**What to do:** Strip out the pictures and output each remaining line of the data word for word.

Items listed in a dataset:
────────

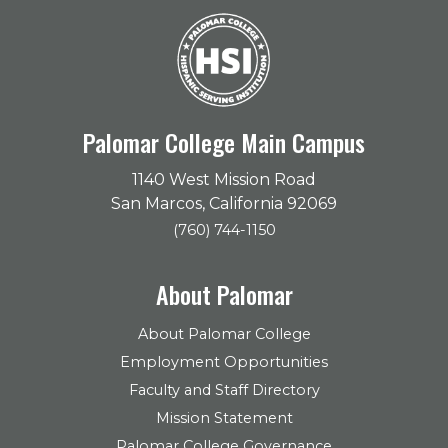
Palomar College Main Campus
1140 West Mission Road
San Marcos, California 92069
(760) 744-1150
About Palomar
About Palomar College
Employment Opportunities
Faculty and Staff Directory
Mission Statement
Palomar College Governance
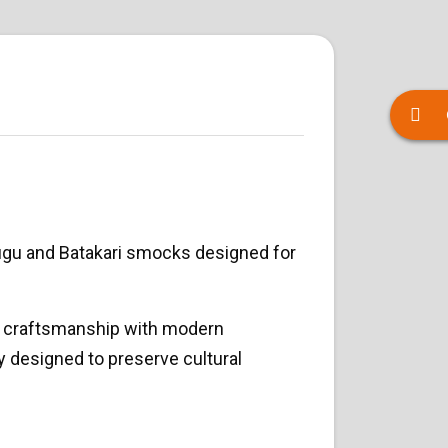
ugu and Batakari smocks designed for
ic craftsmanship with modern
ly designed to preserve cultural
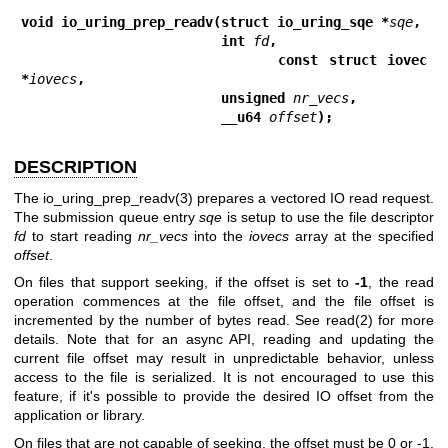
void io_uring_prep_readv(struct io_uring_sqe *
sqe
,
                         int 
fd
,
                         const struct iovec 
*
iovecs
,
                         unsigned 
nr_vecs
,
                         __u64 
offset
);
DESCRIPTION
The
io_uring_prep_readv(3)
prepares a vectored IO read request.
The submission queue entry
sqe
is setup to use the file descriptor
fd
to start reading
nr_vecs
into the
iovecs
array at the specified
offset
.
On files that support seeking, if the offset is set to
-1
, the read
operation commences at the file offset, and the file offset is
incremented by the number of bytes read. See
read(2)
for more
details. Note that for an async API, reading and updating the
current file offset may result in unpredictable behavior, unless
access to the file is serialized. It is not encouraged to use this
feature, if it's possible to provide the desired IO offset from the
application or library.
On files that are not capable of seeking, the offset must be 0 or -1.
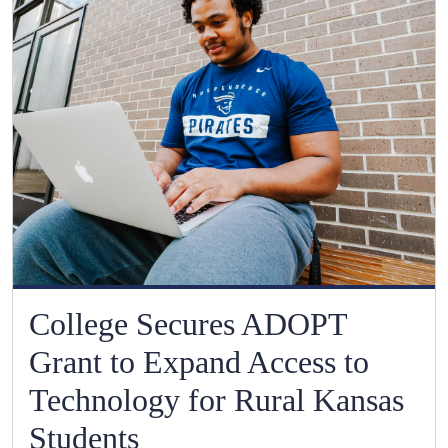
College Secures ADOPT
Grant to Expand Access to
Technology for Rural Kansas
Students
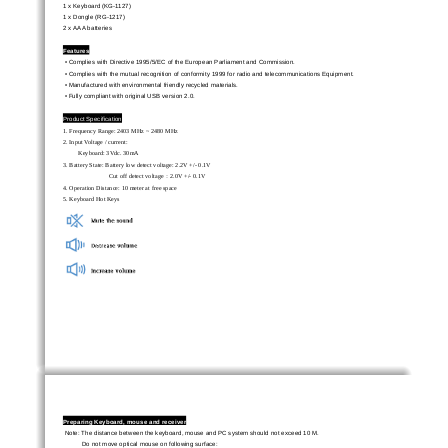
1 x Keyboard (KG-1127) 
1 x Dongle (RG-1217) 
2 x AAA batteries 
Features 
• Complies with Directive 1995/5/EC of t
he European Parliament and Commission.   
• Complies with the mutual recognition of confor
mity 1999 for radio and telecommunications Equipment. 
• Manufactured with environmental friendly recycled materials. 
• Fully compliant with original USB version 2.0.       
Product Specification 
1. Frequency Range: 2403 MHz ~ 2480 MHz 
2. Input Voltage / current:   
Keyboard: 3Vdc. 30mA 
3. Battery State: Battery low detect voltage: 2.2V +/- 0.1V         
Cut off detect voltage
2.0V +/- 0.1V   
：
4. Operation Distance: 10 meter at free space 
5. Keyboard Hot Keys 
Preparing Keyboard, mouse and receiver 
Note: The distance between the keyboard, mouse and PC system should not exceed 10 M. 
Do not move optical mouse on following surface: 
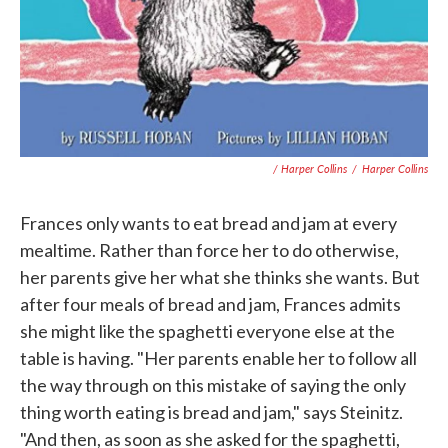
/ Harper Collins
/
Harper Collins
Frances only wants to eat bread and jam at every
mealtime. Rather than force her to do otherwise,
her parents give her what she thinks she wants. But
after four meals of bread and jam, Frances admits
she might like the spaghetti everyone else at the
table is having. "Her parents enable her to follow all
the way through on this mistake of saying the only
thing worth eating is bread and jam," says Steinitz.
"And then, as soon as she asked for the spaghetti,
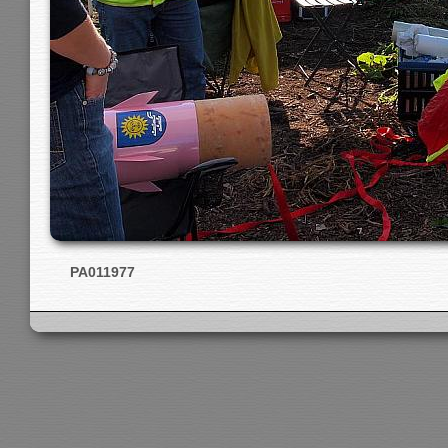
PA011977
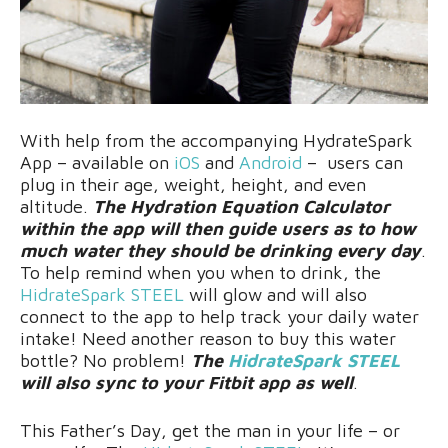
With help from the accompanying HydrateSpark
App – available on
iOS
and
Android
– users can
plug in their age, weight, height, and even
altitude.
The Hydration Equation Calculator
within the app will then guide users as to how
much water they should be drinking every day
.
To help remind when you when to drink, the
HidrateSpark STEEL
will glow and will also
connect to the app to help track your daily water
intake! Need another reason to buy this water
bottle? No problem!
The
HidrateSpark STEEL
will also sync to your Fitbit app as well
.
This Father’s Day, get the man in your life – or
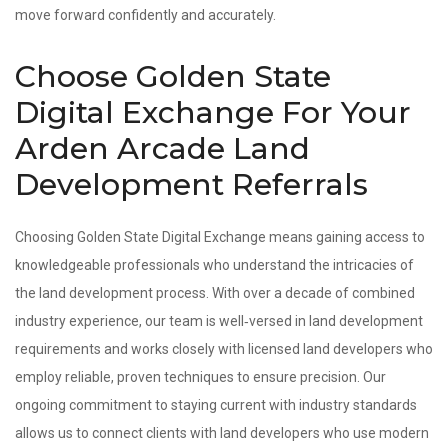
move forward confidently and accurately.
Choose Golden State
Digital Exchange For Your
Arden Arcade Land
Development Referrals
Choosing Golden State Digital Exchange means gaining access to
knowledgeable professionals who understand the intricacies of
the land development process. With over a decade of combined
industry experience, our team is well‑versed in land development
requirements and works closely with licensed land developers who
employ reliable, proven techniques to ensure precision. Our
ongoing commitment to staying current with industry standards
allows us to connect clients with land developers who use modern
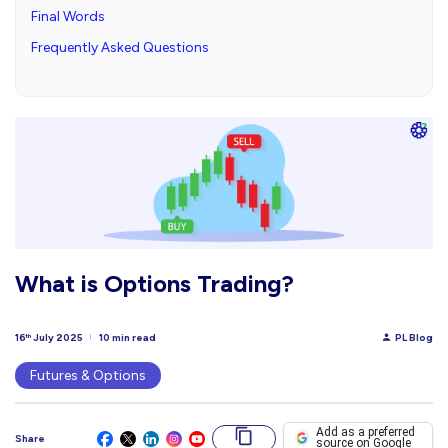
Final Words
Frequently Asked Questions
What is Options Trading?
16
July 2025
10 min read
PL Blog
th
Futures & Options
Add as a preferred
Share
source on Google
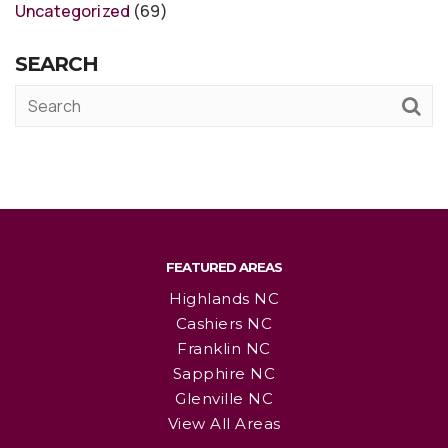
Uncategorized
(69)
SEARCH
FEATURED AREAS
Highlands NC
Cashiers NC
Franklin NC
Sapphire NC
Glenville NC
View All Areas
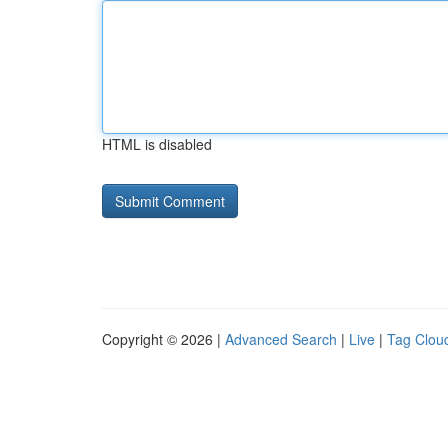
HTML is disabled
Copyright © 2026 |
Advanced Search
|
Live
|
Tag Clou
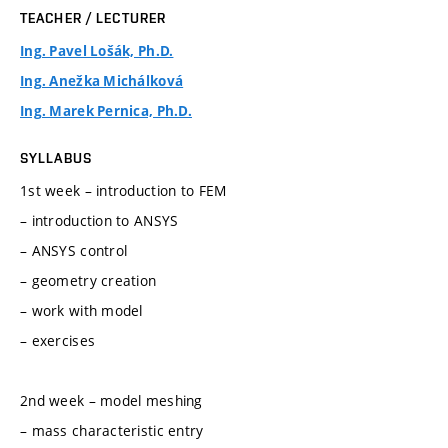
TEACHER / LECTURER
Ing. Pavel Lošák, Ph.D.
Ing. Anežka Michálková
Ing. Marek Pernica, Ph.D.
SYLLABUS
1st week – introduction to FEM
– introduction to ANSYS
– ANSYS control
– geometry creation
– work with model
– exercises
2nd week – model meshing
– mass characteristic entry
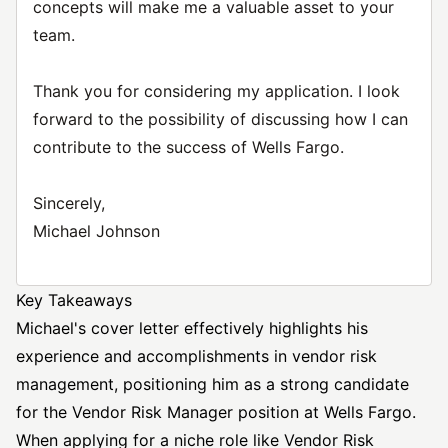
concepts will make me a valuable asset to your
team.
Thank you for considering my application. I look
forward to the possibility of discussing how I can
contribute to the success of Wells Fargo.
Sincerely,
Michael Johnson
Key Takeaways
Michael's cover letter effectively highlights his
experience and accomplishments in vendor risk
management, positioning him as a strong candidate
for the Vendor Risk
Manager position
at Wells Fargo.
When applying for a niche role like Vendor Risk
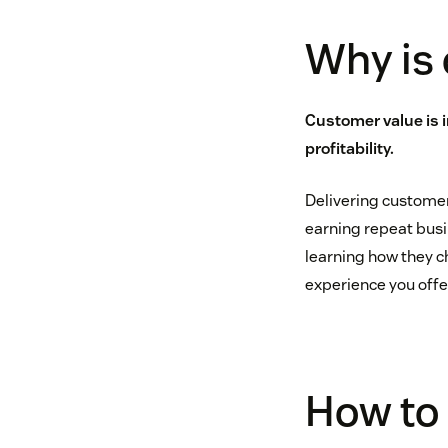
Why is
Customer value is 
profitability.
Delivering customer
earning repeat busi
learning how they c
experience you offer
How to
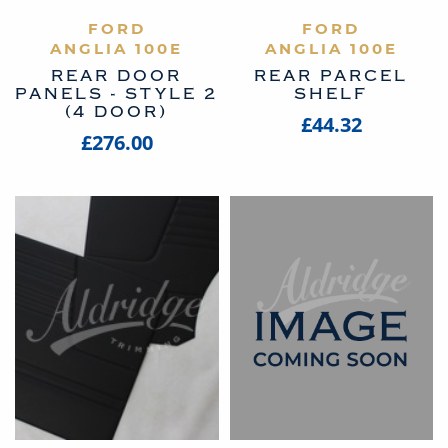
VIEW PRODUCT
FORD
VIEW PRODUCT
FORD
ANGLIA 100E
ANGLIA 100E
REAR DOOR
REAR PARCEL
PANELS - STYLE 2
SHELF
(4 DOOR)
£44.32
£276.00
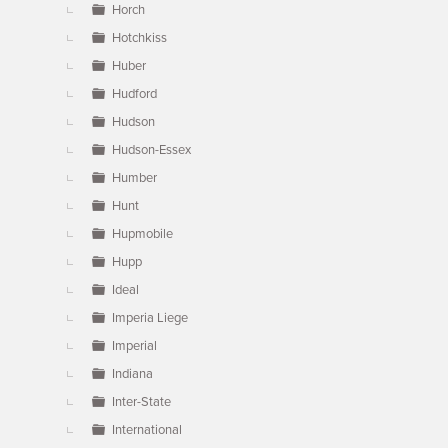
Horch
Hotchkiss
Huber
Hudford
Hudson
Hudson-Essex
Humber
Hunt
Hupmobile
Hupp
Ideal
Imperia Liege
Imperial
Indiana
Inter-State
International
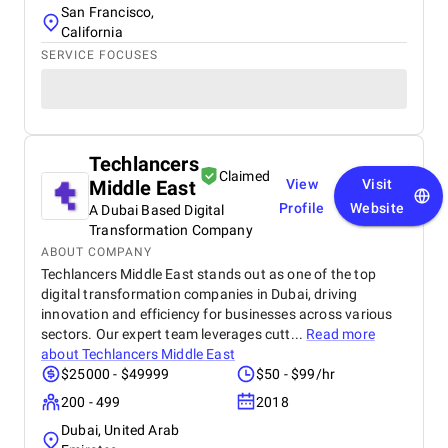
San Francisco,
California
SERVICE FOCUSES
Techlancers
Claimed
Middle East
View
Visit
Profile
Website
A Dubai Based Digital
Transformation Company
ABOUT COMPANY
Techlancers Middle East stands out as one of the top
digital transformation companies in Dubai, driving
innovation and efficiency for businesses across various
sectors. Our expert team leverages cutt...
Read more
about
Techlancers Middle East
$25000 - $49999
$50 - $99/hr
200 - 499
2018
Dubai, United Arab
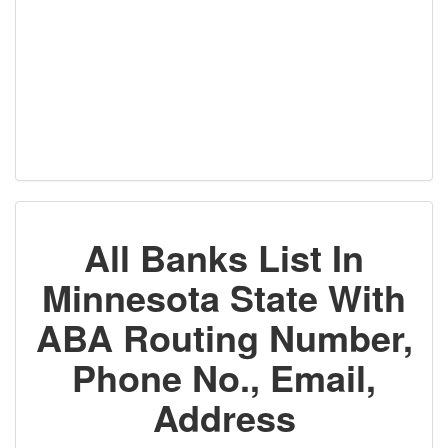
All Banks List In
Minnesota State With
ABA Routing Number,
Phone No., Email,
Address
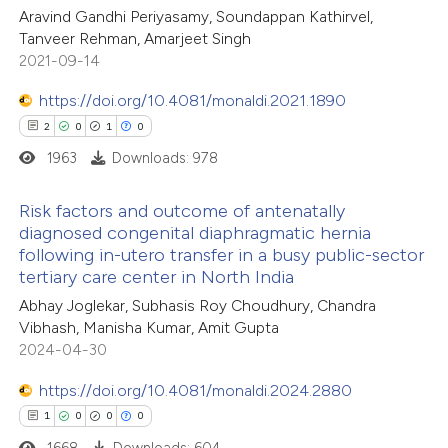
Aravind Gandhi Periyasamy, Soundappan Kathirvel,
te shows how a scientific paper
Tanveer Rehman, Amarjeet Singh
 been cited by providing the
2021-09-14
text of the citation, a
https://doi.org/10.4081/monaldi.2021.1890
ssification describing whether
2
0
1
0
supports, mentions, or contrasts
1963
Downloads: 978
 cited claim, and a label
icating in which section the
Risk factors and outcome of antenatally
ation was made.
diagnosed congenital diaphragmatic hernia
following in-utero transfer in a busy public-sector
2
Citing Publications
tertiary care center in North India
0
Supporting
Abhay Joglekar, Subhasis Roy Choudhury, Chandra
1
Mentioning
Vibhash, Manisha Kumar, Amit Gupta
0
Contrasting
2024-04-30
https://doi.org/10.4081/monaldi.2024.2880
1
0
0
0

────────

**Result of this task:**
Palomar College Main Campus
1140 West Mission Road
San Marcos, California 92069
(760) 744-1150
About Palomar
About Palomar College
Employment Opportunities
Faculty and Staff Directory
Mission Statement
Palomar College Governance
ugu and Batakari smocks designed for
ic craftsmanship with modern
ly designed to preserve cultural
void io_uring_prep_readv(struct io_uring_sqe *
sqe
,
                         int 
fd
,
                         const struct iovec 
*
iovecs
,
                         unsigned 
nr_vecs
,
                         __u64 
offset
);
DESCRIPTION
The
io_uring_prep_readv(3)
prepares a vectored IO read request.
The submission queue entry
sqe
is setup to use the file descriptor
fd
to start reading
nr_vecs
into the
iovecs
array at the specified
offset
.
On files that support seeking, if the offset is set to
-1
, the read
operation commences at the file offset, and the file offset is
incremented by the number of bytes read. See
read(2)
for more
details. Note that for an async API, reading and updating the
current file offset may result in unpredictable behavior, unless
access to the file is serialized. It is not encouraged to use this
feature, if it's possible to provide the desired IO offset from the
application or library.
On files that are not capable of seeking, the offset must be 0 or -1.
College Secures ADOPT
Grant to Expand Access to
Technology for Rural Kansas
Students
1 x Keyboard (KG-1127) 
1 x Dongle (RG-1217) 
2 x AAA batteries 
Features 
• Complies with Directive 1995/5/EC of t
he European Parliament and Commission.   
• Complies with the mutual recognition of confor
mity 1999 for radio and telecommunications Equipment. 
• Manufactured with environmental friendly recycled materials. 
• Fully compliant with original USB version 2.0.       
Product Specification 
1. Frequency Range: 2403 MHz ~ 2480 MHz 
2. Input Voltage / current:   
Keyboard: 3Vdc. 30mA 
3. Battery State: Battery low detect voltage: 2.2V +/- 0.1V         
Cut off detect voltage
2.0V +/- 0.1V   
：
4. Operation Distance: 10 meter at free space 
5. Keyboard Hot Keys 
Preparing Keyboard, mouse and receiver 
Note: The distance between the keyboard, mouse and PC system should not exceed 10 M. 
Do not move optical mouse on following surface: 
/ Harper Collins
/
Harper Collins
Frances only wants to eat bread and jam at every
mealtime. Rather than force her to do otherwise,
her parents give her what she thinks she wants. But
after four meals of bread and jam, Frances admits
she might like the spaghetti everyone else at the
table is having. "Her parents enable her to follow all
the way through on this mistake of saying the only
thing worth eating is bread and jam," says Steinitz.
"And then, as soon as she asked for the spaghetti,
PA011977
With help from the accompanying HydrateSpark
App – available on
iOS
and
Android
– users can
plug in their age, weight, height, and even
altitude.
The Hydration Equation Calculator
within the app will then guide users as to how
much water they should be drinking every day
.
To help remind when you when to drink, the
HidrateSpark STEEL
will glow and will also
connect to the app to help track your daily water
intake! Need another reason to buy this water
bottle? No problem!
The
HidrateSpark STEEL
will also sync to your Fitbit app as well
.
This Father’s Day, get the man in your life – or
move forward confidently and accurately.
Choose Golden State
Digital Exchange For Your
Arden Arcade Land
Development Referrals
Choosing Golden State Digital Exchange means gaining access to
knowledgeable professionals who understand the intricacies of
the land development process. With over a decade of combined
industry experience, our team is well‑versed in land development
requirements and works closely with licensed land developers who
employ reliable, proven techniques to ensure precision. Our
ongoing commitment to staying current with industry standards
allows us to connect clients with land developers who use modern
Final Words
Frequently Asked Questions
What is Options Trading?
16
July 2025
10 min read
PL Blog
th
Futures & Options
Add as a preferred
Share
source on Google
Uncategorized
(69)
SEARCH
FEATURED AREAS
Highlands NC
Cashiers NC
Franklin NC
Sapphire NC
Glenville NC
View All Areas
HTML is disabled
Copyright © 2026 |
Advanced Search
|
Live
|
Tag Clou
TEACHER / LECTURER
Ing. Pavel Lošák, Ph.D.
Ing. Anežka Michálková
Ing. Marek Pernica, Ph.D.
SYLLABUS
1st week – introduction to FEM
– introduction to ANSYS
– ANSYS control
– geometry creation
– work with model
– exercises
2nd week – model meshing
– mass characteristic entry
concepts will make me a valuable asset to your
team.
Thank you for considering my application. I look
forward to the possibility of discussing how I can
contribute to the success of Wells Fargo.
Sincerely,
Michael Johnson
Key Takeaways
Michael's cover letter effectively highlights his
experience and accomplishments in vendor risk
management, positioning him as a strong candidate
for the Vendor Risk
Manager position
at Wells Fargo.
When applying for a niche role like Vendor Risk
Why is
Customer value is 
profitability.
Delivering customer
earning repeat busi
learning how they c
experience you offer
How to
VIEW PRODUCT
FORD
VIEW PRODUCT
FORD
ANGLIA 100E
ANGLIA 100E
REAR DOOR
REAR PARCEL
PANELS - STYLE 2
SHELF
(4 DOOR)
£44.32
£276.00
Horch
Hotchkiss
Huber
Hudford
Hudson
Hudson-Essex
Humber
Hunt
Hupmobile
Hupp
Ideal
Imperia Liege
Imperial
Indiana
Inter-State
International
San Francisco,
California
SERVICE FOCUSES
Techlancers
Claimed
Middle East
View
Visit
Profile
Website
A Dubai Based Digital
Transformation Company
ABOUT COMPANY
Techlancers Middle East stands out as one of the top
digital transformation companies in Dubai, driving
innovation and efficiency for businesses across various
sectors. Our expert team leverages cutt...
Read more
about
Techlancers Middle East
$25000 - $49999
$50 - $99/hr
200 - 499
2018
Dubai, United Arab
All Banks List In
Minnesota State With
ABA Routing Number,
Phone No., Email,
Address
Aravind Gandhi Periyasamy, Soundappan Kathirvel,
te shows how a scientific paper
Tanveer Rehman, Amarjeet Singh
 been cited by providing the
2021-09-14
text of the citation, a
https://doi.org/10.4081/monaldi.2021.1890
ssification describing whether
2
0
1
0
supports, mentions, or contrasts
1963
Downloads: 978
 cited claim, and a label
icating in which section the
Risk factors and outcome of antenatally
ation was made.
diagnosed congenital diaphragmatic hernia
following in-utero transfer in a busy public-sector
2
Citing Publications
tertiary care center in North India
0
Supporting
Abhay Joglekar, Subhasis Roy Choudhury, Chandra
1
Mentioning
Vibhash, Manisha Kumar, Amit Gupta
0
Contrasting
2024-04-30
https://doi.org/10.4081/monaldi.2024.2880
1
0
0
0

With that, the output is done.